Why architecture matters here
Cassandra scales by pushing work to owner replicas. BATCH breaks that model by asking one coordinator to accept a bundle of mutations and either atomically log them or fan them out. When misused, one node bottlenecks on behalf of many, latency inflates, and the batchlog table grows into a hot spot.
The architecture matters because the right BATCH is a scalpel: single-partition BATCH gives you atomicity and isolation within a partition; cross-partition logged BATCH gives you all-or-nothing guarantees at a real cost; unlogged BATCH is only a driver-side network optimization for keys co-located on the same coordinator.
Get the taxonomy right and you use BATCH where it fits, and use async concurrent writes where you actually need throughput.
The architecture: every piece explained
The top strip is the request path. Client BATCH stmt declares logged or unlogged. Coordinator receives the batch and, for logged, picks two batchlog nodes (avoiding itself) to receive a copy of the batch. Batchlog is a system table with the batch bundle and a TTL for cleanup. Replay on failure means if the coordinator crashes mid-batch, the batchlog nodes take over and apply the remaining mutations.
The middle row is the actual mutations. Row mutations are extracted from the batch and sent to the correct owner replicas. Owner replicas apply them to the commit log and memtable. Unlogged BATCH skips the batchlog entirely — no atomicity guarantee, just a bundle sent to the coordinator. Single-partition BATCH is a special case: all statements target the same partition; the coordinator applies them atomically and in isolation on the partition owner, with no batchlog needed.

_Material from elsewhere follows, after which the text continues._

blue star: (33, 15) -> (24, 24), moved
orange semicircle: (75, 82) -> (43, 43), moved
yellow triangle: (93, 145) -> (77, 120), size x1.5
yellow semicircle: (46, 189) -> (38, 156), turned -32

The bottom rows are guidance. Anti-patterns: sending a large cross-partition unlogged BATCH thinking it is faster — it is slower and overloads the coordinator. Right pattern: async writes with a bounded concurrency semaphore in the driver — this is how you get bulk throughput. Ops metrics track coordinator CPU, batchlog table size, batch timeouts, and hints handed off.
End-to-end flow
End-to-end: an application needs to update user profile fields across three tables that share a partition key. It sends a single-partition logged BATCH; the coordinator routes to the partition owner; the owner applies the three mutations atomically and returns acknowledgment. Good use, expected cost. Now consider the same application inserting 5,000 rows across many partitions. If it wraps them in an unlogged BATCH, one coordinator receives the whole payload and fans out; latency spikes because that one node is doing 5,000 mutations of network coordination. The correct pattern is 5,000 async individual inserts with a semaphore of, say, 128 in flight; each goes to its owner directly; total time drops 10x. Metrics prove it — coordinator CPU flat, batchlog table stable, driver-side concurrency healthy.